Your task is to transcribe all the entries exactly, excluding pictures.

Start of Block

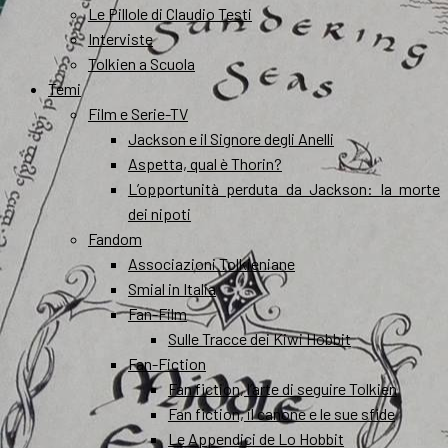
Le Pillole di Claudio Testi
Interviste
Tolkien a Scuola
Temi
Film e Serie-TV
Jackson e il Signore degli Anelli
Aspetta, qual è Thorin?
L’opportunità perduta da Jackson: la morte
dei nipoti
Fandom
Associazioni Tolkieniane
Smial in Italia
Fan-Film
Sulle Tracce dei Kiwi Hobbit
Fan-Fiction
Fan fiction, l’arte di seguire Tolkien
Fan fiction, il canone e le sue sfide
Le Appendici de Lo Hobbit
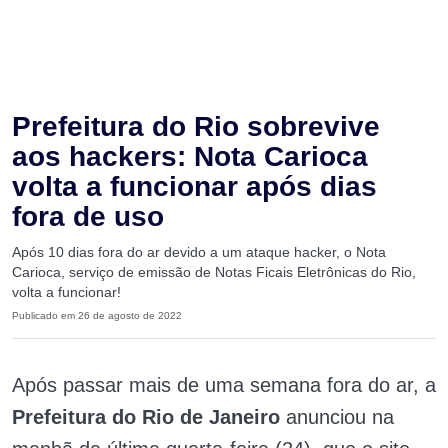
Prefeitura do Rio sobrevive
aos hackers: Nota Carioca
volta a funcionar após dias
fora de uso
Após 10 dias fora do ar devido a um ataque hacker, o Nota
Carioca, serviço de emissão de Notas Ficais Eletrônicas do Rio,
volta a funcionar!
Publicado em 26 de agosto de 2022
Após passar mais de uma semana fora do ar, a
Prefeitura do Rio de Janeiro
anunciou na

End of Block

EXERCISE RESPONSE:
Le Pillole di Claudio Testi
Interviste
Tolkien a Scuola
Temi
Film e Serie-TV
Jackson e il Signore degli Anelli
Aspetta, qual è Thorin?
L’opportunità perduta da Jackson: la morte
dei nipoti
Fandom
Associazioni Tolkieniane
Smial in Italia
Fan-Film
Sulle Tracce dei Kiwi Hobbit
Fan-Fiction
Fan fiction, l’arte di seguire Tolkien
Fan fiction, il canone e le sue sfide
Le Appendici de Lo Hobbit
Prefeitura do Rio sobrevive
aos hackers: Nota Carioca
volta a funcionar após dias
fora de uso
Após 10 dias fora do ar devido a um ataque hacker, o Nota
Carioca, serviço de emissão de Notas Ficais Eletrônicas do Rio,
volta a funcionar!
Publicado em 26 de agosto de 2022
Após passar mais de uma semana fora do ar, a
Prefeitura do Rio de Janeiro
anunciou na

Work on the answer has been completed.